I just went through the same issue.

I was able to "measure" the hole in the master cylinder, on the truck, with a piece of wire. I cut the 18g wire with about 1mm visible. It helps if you have another pair of hands pull the MC away from the booster, not enough to bend the lines. Then I used the cut wire to measure the booster rod length. Be sure to measure from the mounting surface's plane. Have a helper lightly push on the brake pedal to get at the adjusting rod.

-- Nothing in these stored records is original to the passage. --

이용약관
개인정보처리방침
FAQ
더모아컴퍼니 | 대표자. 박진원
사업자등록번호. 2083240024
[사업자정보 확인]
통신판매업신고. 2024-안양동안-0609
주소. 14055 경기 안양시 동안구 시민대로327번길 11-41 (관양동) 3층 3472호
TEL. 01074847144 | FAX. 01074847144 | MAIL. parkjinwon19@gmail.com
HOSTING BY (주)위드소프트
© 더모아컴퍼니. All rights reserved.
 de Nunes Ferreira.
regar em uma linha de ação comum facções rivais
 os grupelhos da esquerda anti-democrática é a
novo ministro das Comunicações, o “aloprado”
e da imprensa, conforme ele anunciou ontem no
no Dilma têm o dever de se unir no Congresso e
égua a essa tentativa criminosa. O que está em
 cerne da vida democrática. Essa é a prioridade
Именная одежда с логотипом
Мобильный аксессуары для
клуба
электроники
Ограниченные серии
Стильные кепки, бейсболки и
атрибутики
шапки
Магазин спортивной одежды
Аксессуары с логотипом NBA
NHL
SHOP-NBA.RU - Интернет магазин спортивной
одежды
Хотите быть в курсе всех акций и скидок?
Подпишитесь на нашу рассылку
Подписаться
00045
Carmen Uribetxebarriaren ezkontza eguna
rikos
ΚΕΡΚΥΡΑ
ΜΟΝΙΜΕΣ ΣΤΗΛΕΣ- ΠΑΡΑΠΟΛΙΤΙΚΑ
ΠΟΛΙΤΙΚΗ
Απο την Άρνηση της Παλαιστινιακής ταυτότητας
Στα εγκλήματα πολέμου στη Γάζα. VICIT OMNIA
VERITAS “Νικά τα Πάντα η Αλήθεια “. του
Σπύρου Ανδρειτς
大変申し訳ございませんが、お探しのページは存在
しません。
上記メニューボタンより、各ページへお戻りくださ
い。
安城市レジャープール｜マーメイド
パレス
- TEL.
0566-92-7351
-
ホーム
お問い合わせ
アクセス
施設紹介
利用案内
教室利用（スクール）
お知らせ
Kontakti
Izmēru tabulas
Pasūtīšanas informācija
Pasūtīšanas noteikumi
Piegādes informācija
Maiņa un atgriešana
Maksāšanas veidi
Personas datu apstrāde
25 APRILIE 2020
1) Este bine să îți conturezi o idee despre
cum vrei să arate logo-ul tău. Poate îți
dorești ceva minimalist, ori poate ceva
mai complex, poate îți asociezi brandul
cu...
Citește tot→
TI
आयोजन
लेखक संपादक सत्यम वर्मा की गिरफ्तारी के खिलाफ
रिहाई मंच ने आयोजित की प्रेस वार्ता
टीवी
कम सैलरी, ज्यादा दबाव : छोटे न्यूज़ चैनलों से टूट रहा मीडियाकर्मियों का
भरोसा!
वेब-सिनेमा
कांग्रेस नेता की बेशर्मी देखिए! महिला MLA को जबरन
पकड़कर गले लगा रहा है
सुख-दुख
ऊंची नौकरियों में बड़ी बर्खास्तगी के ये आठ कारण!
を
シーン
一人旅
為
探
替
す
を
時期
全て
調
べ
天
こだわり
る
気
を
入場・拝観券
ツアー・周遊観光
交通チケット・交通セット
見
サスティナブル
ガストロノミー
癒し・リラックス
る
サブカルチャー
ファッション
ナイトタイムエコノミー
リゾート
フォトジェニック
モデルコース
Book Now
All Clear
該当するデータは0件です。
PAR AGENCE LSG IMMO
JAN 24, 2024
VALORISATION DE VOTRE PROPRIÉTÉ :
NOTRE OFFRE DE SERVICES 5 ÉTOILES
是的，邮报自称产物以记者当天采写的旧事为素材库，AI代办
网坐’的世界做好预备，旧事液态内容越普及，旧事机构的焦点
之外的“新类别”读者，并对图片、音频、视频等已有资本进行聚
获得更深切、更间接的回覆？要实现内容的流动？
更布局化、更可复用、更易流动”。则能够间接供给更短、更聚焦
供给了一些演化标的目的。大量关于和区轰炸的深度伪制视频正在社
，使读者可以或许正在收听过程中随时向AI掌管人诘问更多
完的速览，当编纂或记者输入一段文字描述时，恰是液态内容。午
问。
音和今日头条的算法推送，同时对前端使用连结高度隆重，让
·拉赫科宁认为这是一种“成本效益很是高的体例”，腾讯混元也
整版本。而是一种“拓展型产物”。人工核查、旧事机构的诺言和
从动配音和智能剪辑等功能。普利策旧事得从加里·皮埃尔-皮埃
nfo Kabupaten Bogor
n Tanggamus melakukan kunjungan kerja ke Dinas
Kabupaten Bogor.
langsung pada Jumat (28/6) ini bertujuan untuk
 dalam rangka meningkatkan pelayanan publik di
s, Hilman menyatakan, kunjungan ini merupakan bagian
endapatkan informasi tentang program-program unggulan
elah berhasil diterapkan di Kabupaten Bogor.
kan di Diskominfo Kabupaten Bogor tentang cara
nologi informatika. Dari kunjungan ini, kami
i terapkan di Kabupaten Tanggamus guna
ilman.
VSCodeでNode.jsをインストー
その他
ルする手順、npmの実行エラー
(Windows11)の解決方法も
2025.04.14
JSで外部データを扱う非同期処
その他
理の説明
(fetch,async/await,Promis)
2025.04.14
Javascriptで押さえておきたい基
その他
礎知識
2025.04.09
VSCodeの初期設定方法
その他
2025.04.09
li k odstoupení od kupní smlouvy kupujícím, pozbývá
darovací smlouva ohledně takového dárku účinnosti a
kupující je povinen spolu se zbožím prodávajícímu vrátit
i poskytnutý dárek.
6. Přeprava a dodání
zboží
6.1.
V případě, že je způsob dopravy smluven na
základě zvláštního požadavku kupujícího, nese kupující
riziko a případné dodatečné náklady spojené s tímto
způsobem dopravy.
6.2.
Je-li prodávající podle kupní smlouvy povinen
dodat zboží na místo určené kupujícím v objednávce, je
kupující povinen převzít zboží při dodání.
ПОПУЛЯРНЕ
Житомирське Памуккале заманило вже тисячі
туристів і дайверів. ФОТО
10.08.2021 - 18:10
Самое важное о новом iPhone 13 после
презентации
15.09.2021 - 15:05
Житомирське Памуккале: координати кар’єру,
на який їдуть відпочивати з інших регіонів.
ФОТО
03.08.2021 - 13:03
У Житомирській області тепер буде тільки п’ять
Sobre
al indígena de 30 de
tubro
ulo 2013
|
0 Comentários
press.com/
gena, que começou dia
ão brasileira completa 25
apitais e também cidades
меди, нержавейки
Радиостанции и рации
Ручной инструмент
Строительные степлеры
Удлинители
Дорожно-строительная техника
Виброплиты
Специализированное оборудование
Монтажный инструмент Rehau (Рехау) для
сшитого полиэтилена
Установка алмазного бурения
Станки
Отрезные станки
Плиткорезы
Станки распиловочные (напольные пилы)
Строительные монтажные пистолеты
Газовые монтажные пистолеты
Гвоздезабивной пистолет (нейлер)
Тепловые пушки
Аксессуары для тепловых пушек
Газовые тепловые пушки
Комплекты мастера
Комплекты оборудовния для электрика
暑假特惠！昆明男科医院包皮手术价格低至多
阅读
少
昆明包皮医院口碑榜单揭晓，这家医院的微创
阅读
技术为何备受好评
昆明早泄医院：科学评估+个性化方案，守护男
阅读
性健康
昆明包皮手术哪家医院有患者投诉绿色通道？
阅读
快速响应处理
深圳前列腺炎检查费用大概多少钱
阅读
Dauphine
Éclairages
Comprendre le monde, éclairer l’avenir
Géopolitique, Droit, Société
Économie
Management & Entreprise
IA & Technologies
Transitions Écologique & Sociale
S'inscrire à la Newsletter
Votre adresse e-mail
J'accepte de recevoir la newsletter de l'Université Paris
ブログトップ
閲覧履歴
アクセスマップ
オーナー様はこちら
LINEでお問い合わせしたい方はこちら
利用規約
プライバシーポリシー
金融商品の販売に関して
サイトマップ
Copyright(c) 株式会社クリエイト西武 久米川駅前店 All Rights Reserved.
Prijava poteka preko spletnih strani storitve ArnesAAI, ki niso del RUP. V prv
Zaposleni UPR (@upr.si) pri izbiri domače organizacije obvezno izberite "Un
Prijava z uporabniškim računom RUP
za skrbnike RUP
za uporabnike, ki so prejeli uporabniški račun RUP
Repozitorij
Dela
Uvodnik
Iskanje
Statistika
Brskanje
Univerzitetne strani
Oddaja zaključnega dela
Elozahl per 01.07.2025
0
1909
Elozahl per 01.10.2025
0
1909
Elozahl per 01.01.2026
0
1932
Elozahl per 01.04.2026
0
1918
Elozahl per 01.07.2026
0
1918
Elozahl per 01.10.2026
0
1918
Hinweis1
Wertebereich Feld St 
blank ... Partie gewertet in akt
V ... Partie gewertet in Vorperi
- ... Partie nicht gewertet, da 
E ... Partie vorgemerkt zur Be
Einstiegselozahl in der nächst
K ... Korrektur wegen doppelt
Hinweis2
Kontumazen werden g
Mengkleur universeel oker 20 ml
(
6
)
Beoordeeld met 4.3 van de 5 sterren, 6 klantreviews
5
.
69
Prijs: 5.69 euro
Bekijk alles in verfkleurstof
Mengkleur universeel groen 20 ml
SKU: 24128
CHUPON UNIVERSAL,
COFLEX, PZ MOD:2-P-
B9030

I have been measuring the temps of my brakes to see if they are dragging. Using an infrared thermometer over the last week or so. I would jump out when I stopped at a destination and measure the temps of the rotors and calipers. I did not take before data, so I really have nothing to compare it to. But after a 30 minute highway drive with a couple stop signs to get home. My front and rear brakes measured 20* or so above ambient.
 
Spongy brakes come from air in the hydraulic lines. Adjusting the pedal to booster linkage won't do anything about air in the system, but it will change the pedal height at which engagement begins. There is a spec for this adjustment and you want to be in spec.
 
Spongy brakes come from air in the hydraulic lines. Adjusting the pedal to booster linkage won't do anything about air in the system, but it will change the pedal height at which engagement begins. There is a spec for this adjustment and you want to be in spec.

Thanks Pin Head! I know it the air in the system should be the culprit to the spongy feel. I bleed the brakes and test drove them and had not only significant pedal travel but even once they started to engage felt soft. That certainly may have been a product of the travel distance and not stopping ability as the brakes did seem to function well once they seemed to engage.

To those of us who are untrained it certainly is quite possible that we are mistaking the travel distance with the spongy feel of air in the system. Before engagement of the brakes there still is slight resistance until you actually begin to apply pressure to the system. Does that seem like a plausible idea to you?